How many relatively well-known economists representing my position still exist in Germany today? You can count them on the fingers of one hand. In this climate, such an economic-political debate cannot emerge, let alone be conducted in a competent way. But I am sure that this will change, because otherwise, there is no way out of the crisis. Very clearly, this was shown by the developments of this year in Germany. If you get such a huge expansive promotion of exports to foreign countries, and even that is not enough to put the country back onto a path of growth, then you know how serious the situation really is.

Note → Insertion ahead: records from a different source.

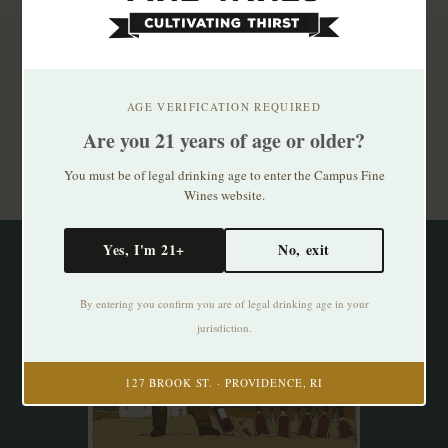
Subscribe to our newsletter
Stay up to date with our latest offers
AGE VERIFICATION REQUIRED
Are you 21 years of age or older?
Subscribe
You must be of legal drinking age to enter the Campus Fine
Wines website.
Yes, I'm 21+
No, exit
By entering you confirm you are of legal drinking age in your
jurisdiction.
127 BROOK ST. · PROVIDENCE, RI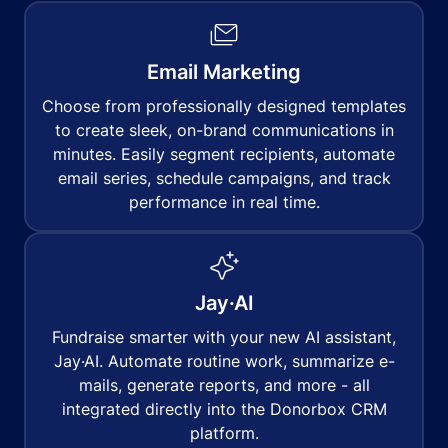
Email Marketing
Choose from professionally designed templates
to create sleek, on-brand communications in
minutes. Easily segment recipients, automate
email series, schedule campaigns, and track
performance in real time.
Jay·AI
Fundraise smarter with your new AI assistant,
Jay·AI. Automate routine work, summarize e-
mails, generate reports, and more - all
integrated directly into the Donorbox CRM
platform.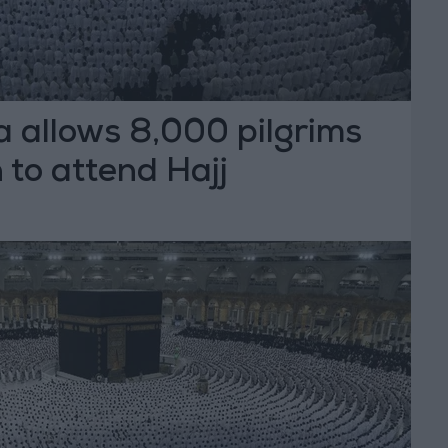
a allows 8,000 pilgrims
to attend Hajj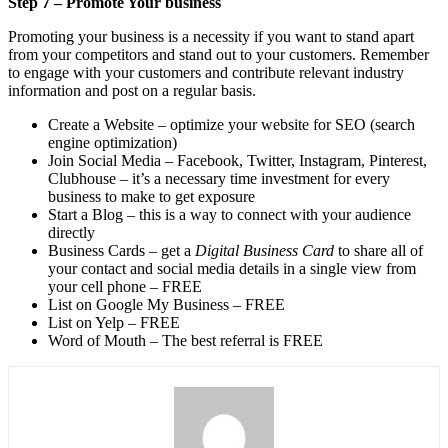
Step 7 – Promote Your business
Promoting your business is a necessity if you want to stand apart
from your competitors and stand out to your customers. Remember
to engage with your customers and contribute relevant industry
information and post on a regular basis.
Create a Website – optimize your website for SEO (search
engine optimization)
Join Social Media – Facebook, Twitter, Instagram, Pinterest,
Clubhouse – it’s a necessary time investment for every
business to make to get exposure
Start a Blog – this is a way to connect with your audience
directly
Business Cards – get a
Digital Business Card
to share all of
your contact and social media details in a single view from
your cell phone – FREE
List on Google My Business – FREE
List on Yelp – FREE
Word of Mouth – The best referral is FREE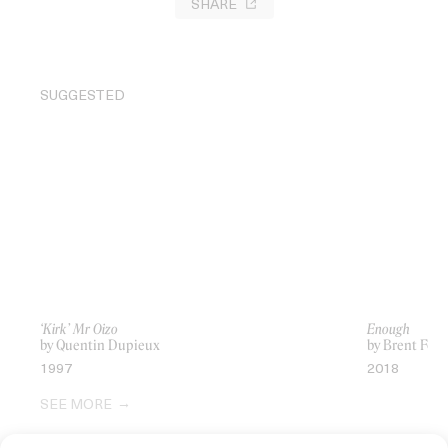
SHARE
SUGGESTED
‘Kirk’ Mr Oizo
Enough
by Quentin Dupieux
by Brent Fost
1997
2018
SEE MORE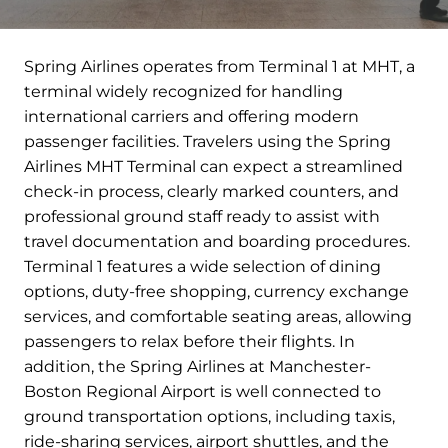
Spring Airlines operates from Terminal 1 at MHT, a
terminal widely recognized for handling
international carriers and offering modern
passenger facilities. Travelers using the Spring
Airlines MHT Terminal can expect a streamlined
check-in process, clearly marked counters, and
professional ground staff ready to assist with
travel documentation and boarding procedures.
Terminal 1 features a wide selection of dining
options, duty-free shopping, currency exchange
services, and comfortable seating areas, allowing
passengers to relax before their flights. In
addition, the Spring Airlines at Manchester-
Boston Regional Airport is well connected to
ground transportation options, including taxis,
ride-sharing services, airport shuttles, and the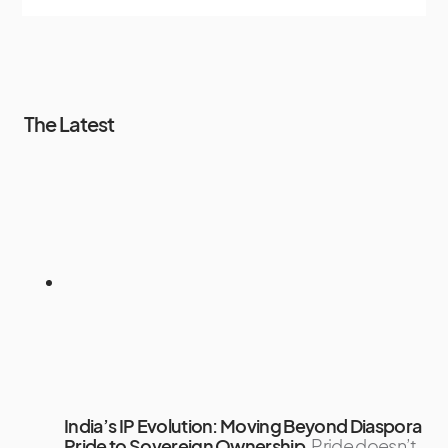
The Latest
India’s IP Evolution: Moving Beyond Diaspora
Pride to Sovereign Ownership
Pride doesn’t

In such a situation you definitely need much more than a mere program of credit expansion; then you need a complete shift in the thinking of the political class and its accompanying media.

EIR: How do you explain this paralysis, dogmatism, and complete one-sidedness of the economic-theoretical debate in Germany?

Flassbeck: This has a lot to do with the fact that Lautenbach was systematically ignored in Germany. Remains of Keynesian thinking, which still existed at the end of the '70s, were eradicated by the uncritical takeover of monetarism. This, in turn, is connected to the fact that Germany's university system does not at all favor "maverick thinking," "outsider-thinking," or "other-thinking," but exactly the opposite. The principle of cooptation in German universities has the effect of always reproducing just the same schools of thought. Thinking goes only in one direction, instead of promoting an open, broad debate. Additionally, the associations in Germany, especially those of the entrepreneurs, are permanently pumping a lot of money into society, in order to steer the discussion in a certain direction. They seem not to notice the fact that in this way they are only damaging themselves in the end.

EIR: Are you thinking in this connection of well-financed organizations like the "Initiative for a New Social Economy," or the "Convent of Citizens"?

Flassbeck: These are only two of the many initiatives, which are all pushing in the same direction. They want to suppress any alternative thinking in Germany, and cover it with a mainstream, which only reflects something that one could call "pre-Keynesian thinking," or "thinking of the '20s." What is really astonishing about this is, that the entrepreneurial associations, which are promoting this thinking with a lot of money, are ultimately doing harm to themselves. Because it is their membership, above all the middle-sized entrepreneurs, who, in the end, suffer the consequences of this thinking. Just as the workers are suffering from the effects of the present deflationary policy.